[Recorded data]
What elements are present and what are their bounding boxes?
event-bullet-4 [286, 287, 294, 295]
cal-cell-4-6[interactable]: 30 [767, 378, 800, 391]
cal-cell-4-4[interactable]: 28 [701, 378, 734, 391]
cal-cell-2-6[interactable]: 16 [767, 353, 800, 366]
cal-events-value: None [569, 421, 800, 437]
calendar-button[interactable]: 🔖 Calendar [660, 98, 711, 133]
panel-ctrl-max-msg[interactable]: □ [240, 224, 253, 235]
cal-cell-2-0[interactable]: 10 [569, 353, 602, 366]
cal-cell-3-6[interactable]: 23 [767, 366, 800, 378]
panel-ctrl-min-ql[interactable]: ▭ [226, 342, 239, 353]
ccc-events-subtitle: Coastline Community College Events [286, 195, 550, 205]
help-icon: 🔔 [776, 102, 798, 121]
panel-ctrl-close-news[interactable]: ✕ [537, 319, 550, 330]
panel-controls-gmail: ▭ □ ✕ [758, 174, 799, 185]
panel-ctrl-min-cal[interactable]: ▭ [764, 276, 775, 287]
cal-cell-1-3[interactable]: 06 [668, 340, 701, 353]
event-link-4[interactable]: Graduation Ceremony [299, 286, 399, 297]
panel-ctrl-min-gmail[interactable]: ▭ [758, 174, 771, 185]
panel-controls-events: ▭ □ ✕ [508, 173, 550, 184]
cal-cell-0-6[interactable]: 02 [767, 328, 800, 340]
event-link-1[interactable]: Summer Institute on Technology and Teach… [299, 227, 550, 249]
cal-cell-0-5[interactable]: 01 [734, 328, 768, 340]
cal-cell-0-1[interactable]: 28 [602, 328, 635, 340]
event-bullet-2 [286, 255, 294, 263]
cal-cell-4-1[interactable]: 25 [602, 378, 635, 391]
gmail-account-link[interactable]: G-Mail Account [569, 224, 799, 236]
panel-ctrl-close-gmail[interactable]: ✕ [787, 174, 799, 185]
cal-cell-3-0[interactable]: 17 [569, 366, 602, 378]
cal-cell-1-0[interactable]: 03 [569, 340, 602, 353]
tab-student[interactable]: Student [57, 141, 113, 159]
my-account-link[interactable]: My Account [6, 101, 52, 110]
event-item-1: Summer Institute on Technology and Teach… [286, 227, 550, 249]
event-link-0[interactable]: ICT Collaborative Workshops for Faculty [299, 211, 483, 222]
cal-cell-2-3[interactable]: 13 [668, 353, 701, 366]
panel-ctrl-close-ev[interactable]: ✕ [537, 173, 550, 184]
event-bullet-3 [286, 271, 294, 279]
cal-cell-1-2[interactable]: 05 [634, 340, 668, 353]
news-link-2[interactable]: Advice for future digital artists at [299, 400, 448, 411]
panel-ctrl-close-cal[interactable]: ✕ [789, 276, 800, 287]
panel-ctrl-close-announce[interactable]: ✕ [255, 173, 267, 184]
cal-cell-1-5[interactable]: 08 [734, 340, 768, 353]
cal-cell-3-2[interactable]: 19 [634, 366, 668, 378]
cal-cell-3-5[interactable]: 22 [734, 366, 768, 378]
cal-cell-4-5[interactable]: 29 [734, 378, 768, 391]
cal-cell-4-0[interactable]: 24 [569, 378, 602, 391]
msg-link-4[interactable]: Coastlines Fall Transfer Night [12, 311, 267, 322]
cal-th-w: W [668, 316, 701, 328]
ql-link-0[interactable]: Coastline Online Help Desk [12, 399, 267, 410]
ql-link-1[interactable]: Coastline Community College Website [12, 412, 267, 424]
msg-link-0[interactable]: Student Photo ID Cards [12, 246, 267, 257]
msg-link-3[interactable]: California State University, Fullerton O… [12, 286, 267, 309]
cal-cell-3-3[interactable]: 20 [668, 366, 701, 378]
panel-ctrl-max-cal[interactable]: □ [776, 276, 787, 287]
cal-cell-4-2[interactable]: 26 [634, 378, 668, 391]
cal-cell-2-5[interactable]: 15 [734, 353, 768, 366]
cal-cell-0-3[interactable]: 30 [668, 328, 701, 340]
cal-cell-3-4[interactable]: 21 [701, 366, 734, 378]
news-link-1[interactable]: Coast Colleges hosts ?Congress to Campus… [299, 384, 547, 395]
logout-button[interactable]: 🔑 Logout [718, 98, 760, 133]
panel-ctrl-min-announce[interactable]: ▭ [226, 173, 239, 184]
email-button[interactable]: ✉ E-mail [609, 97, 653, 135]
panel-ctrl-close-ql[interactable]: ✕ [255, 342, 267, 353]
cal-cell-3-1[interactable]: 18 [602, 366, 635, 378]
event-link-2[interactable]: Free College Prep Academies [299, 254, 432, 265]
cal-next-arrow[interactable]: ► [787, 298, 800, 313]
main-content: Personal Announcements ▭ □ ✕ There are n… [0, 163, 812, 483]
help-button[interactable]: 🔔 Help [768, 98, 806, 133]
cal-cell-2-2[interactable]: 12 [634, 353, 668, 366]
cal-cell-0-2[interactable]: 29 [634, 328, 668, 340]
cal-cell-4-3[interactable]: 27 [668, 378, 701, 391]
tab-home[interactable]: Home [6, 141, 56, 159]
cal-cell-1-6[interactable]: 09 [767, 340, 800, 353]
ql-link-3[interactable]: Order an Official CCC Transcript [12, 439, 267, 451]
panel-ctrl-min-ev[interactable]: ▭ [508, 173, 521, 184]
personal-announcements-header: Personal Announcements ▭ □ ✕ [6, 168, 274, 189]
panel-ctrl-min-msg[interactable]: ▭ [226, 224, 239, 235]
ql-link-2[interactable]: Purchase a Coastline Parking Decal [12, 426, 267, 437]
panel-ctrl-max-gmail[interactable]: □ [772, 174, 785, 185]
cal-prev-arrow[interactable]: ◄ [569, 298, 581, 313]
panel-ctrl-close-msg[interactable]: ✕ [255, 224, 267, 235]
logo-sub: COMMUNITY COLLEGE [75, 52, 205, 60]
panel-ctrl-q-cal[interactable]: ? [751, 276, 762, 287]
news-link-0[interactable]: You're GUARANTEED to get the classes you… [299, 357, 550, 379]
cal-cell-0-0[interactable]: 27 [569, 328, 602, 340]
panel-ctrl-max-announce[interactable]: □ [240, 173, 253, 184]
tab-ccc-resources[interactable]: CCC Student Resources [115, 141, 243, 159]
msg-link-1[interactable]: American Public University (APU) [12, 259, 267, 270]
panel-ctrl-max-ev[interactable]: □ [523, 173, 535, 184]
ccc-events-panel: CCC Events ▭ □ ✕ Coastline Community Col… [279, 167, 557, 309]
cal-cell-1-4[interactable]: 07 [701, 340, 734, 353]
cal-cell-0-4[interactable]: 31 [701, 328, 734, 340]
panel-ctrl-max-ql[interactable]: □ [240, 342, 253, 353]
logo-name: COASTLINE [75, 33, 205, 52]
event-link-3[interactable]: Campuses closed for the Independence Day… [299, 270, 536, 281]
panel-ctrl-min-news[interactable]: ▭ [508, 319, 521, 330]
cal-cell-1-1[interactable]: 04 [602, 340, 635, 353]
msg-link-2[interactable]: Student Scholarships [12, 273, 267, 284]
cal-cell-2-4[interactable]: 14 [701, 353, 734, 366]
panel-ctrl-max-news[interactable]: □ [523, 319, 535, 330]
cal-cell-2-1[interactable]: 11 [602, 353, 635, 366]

:: ACTIVITY ::
All entries should be restated word for word.

:: SOLUTION TO THIS PROBLEM ::
What elements are present and what are their bounding boxes?
event-bullet-4 [286, 287, 294, 295]
cal-cell-4-6[interactable]: 30 [767, 378, 800, 391]
cal-cell-4-4[interactable]: 28 [701, 378, 734, 391]
cal-cell-2-6[interactable]: 16 [767, 353, 800, 366]
cal-events-value: None [569, 421, 800, 437]
calendar-button[interactable]: 🔖 Calendar [660, 98, 711, 133]
panel-ctrl-max-msg[interactable]: □ [240, 224, 253, 235]
cal-cell-2-0[interactable]: 10 [569, 353, 602, 366]
cal-cell-3-6[interactable]: 23 [767, 366, 800, 378]
panel-ctrl-min-ql[interactable]: ▭ [226, 342, 239, 353]
ccc-events-subtitle: Coastline Community College Events [286, 195, 550, 205]
help-icon: 🔔 [776, 102, 798, 121]
panel-ctrl-close-news[interactable]: ✕ [537, 319, 550, 330]
panel-controls-gmail: ▭ □ ✕ [758, 174, 799, 185]
panel-ctrl-min-cal[interactable]: ▭ [764, 276, 775, 287]
cal-cell-1-3[interactable]: 06 [668, 340, 701, 353]
event-link-4[interactable]: Graduation Ceremony [299, 286, 399, 297]
panel-ctrl-min-gmail[interactable]: ▭ [758, 174, 771, 185]
panel-controls-events: ▭ □ ✕ [508, 173, 550, 184]
cal-cell-0-6[interactable]: 02 [767, 328, 800, 340]
event-link-1[interactable]: Summer Institute on Technology and Teach… [299, 227, 550, 249]
cal-cell-0-5[interactable]: 01 [734, 328, 768, 340]
cal-cell-0-1[interactable]: 28 [602, 328, 635, 340]
event-bullet-2 [286, 255, 294, 263]
cal-cell-4-1[interactable]: 25 [602, 378, 635, 391]
gmail-account-link[interactable]: G-Mail Account [569, 224, 799, 236]
panel-ctrl-close-gmail[interactable]: ✕ [787, 174, 799, 185]
cal-cell-3-0[interactable]: 17 [569, 366, 602, 378]
cal-cell-1-0[interactable]: 03 [569, 340, 602, 353]
tab-student[interactable]: Student [57, 141, 113, 159]
my-account-link[interactable]: My Account [6, 101, 52, 110]
event-item-1: Summer Institute on Technology and Teach… [286, 227, 550, 249]
event-link-0[interactable]: ICT Collaborative Workshops for Faculty [299, 211, 483, 222]
cal-cell-2-3[interactable]: 13 [668, 353, 701, 366]
panel-ctrl-close-ev[interactable]: ✕ [537, 173, 550, 184]
event-bullet-3 [286, 271, 294, 279]
cal-cell-1-2[interactable]: 05 [634, 340, 668, 353]
news-link-2[interactable]: Advice for future digital artists at [299, 400, 448, 411]
panel-ctrl-close-cal[interactable]: ✕ [789, 276, 800, 287]
panel-ctrl-close-announce[interactable]: ✕ [255, 173, 267, 184]
cal-cell-1-5[interactable]: 08 [734, 340, 768, 353]
cal-cell-3-2[interactable]: 19 [634, 366, 668, 378]
cal-cell-3-5[interactable]: 22 [734, 366, 768, 378]
cal-cell-4-5[interactable]: 29 [734, 378, 768, 391]
cal-cell-4-0[interactable]: 24 [569, 378, 602, 391]
msg-link-4[interactable]: Coastlines Fall Transfer Night [12, 311, 267, 322]
cal-th-w: W [668, 316, 701, 328]
ql-link-0[interactable]: Coastline Online Help Desk [12, 399, 267, 410]
ql-link-1[interactable]: Coastline Community College Website [12, 412, 267, 424]
msg-link-0[interactable]: Student Photo ID Cards [12, 246, 267, 257]
msg-link-3[interactable]: California State University, Fullerton O… [12, 286, 267, 309]
cal-cell-3-3[interactable]: 20 [668, 366, 701, 378]
panel-ctrl-max-cal[interactable]: □ [776, 276, 787, 287]
cal-cell-4-2[interactable]: 26 [634, 378, 668, 391]
cal-cell-2-5[interactable]: 15 [734, 353, 768, 366]
cal-cell-0-3[interactable]: 30 [668, 328, 701, 340]
cal-cell-3-4[interactable]: 21 [701, 366, 734, 378]
news-link-1[interactable]: Coast Colleges hosts ?Congress to Campus… [299, 384, 547, 395]
logout-button[interactable]: 🔑 Logout [718, 98, 760, 133]
panel-ctrl-min-announce[interactable]: ▭ [226, 173, 239, 184]
email-button[interactable]: ✉ E-mail [609, 97, 653, 135]
panel-ctrl-close-ql[interactable]: ✕ [255, 342, 267, 353]
cal-cell-3-1[interactable]: 18 [602, 366, 635, 378]
event-link-2[interactable]: Free College Prep Academies [299, 254, 432, 265]
cal-next-arrow[interactable]: ► [787, 298, 800, 313]
main-content: Personal Announcements ▭ □ ✕ There are n… [0, 163, 812, 483]
help-button[interactable]: 🔔 Help [768, 98, 806, 133]
cal-cell-2-2[interactable]: 12 [634, 353, 668, 366]
cal-cell-0-2[interactable]: 29 [634, 328, 668, 340]
cal-cell-4-3[interactable]: 27 [668, 378, 701, 391]
tab-home[interactable]: Home [6, 141, 56, 159]
cal-cell-1-6[interactable]: 09 [767, 340, 800, 353]
ql-link-3[interactable]: Order an Official CCC Transcript [12, 439, 267, 451]
panel-ctrl-min-ev[interactable]: ▭ [508, 173, 521, 184]
personal-announcements-header: Personal Announcements ▭ □ ✕ [6, 168, 274, 189]
panel-ctrl-min-msg[interactable]: ▭ [226, 224, 239, 235]
ql-link-2[interactable]: Purchase a Coastline Parking Decal [12, 426, 267, 437]
panel-ctrl-max-gmail[interactable]: □ [772, 174, 785, 185]
cal-prev-arrow[interactable]: ◄ [569, 298, 581, 313]
panel-ctrl-close-msg[interactable]: ✕ [255, 224, 267, 235]
logo-sub: COMMUNITY COLLEGE [75, 52, 205, 60]
panel-ctrl-q-cal[interactable]: ? [751, 276, 762, 287]
news-link-0[interactable]: You're GUARANTEED to get the classes you… [299, 357, 550, 379]
cal-cell-0-0[interactable]: 27 [569, 328, 602, 340]
panel-ctrl-max-announce[interactable]: □ [240, 173, 253, 184]
tab-ccc-resources[interactable]: CCC Student Resources [115, 141, 243, 159]
msg-link-1[interactable]: American Public University (APU) [12, 259, 267, 270]
panel-ctrl-max-ev[interactable]: □ [523, 173, 535, 184]
ccc-events-panel: CCC Events ▭ □ ✕ Coastline Community Col… [279, 167, 557, 309]
cal-cell-1-4[interactable]: 07 [701, 340, 734, 353]
cal-cell-0-4[interactable]: 31 [701, 328, 734, 340]
panel-ctrl-max-ql[interactable]: □ [240, 342, 253, 353]
logo-name: COASTLINE [75, 33, 205, 52]
event-link-3[interactable]: Campuses closed for the Independence Day… [299, 270, 536, 281]
panel-ctrl-min-news[interactable]: ▭ [508, 319, 521, 330]
cal-cell-1-1[interactable]: 04 [602, 340, 635, 353]
msg-link-2[interactable]: Student Scholarships [12, 273, 267, 284]
cal-cell-2-4[interactable]: 14 [701, 353, 734, 366]
panel-ctrl-max-news[interactable]: □ [523, 319, 535, 330]
cal-cell-2-1[interactable]: 11 [602, 353, 635, 366]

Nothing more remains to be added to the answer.